__Task statement__:
Where a line below holds the string "Vertrag", that line goes into the answer.

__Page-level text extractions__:
-*-
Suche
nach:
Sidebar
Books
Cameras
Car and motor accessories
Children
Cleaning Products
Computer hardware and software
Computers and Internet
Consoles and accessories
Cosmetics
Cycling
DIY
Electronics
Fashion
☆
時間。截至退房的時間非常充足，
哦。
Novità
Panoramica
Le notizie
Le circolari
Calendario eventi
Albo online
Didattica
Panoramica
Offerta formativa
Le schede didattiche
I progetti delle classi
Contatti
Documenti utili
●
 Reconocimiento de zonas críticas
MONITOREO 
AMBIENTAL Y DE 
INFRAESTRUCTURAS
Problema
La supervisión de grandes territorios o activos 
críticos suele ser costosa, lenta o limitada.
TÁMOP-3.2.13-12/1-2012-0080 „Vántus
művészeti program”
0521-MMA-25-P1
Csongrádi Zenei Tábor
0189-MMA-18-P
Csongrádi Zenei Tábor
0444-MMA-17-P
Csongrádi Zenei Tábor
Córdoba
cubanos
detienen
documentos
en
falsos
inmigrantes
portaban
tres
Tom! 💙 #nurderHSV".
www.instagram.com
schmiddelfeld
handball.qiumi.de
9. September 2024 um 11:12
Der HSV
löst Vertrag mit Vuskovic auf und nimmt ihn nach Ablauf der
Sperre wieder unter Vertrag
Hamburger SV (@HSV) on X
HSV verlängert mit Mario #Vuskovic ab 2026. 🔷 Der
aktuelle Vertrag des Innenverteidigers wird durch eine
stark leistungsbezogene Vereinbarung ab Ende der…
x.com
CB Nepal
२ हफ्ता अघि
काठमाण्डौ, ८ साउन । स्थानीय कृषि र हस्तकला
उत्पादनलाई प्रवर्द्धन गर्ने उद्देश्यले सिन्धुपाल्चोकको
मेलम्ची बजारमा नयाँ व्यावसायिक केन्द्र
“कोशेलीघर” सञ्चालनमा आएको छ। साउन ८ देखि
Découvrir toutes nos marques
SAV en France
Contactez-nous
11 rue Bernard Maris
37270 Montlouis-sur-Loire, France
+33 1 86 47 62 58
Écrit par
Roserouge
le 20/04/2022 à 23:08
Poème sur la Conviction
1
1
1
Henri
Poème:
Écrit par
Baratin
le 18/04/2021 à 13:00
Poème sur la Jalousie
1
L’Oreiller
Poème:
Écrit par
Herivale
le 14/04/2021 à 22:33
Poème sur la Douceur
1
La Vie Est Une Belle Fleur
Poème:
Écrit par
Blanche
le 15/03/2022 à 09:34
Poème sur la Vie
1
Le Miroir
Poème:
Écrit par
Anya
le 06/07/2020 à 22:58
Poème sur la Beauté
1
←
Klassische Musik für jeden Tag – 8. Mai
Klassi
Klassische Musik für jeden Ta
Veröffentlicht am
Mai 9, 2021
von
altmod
-*-
__Result of the task__:
löst Vertrag mit Vuskovic auf und nimmt ihn nach Ablauf der
Sperre wieder unter Vertrag
aktuelle Vertrag des Innenverteidigers wird durch eine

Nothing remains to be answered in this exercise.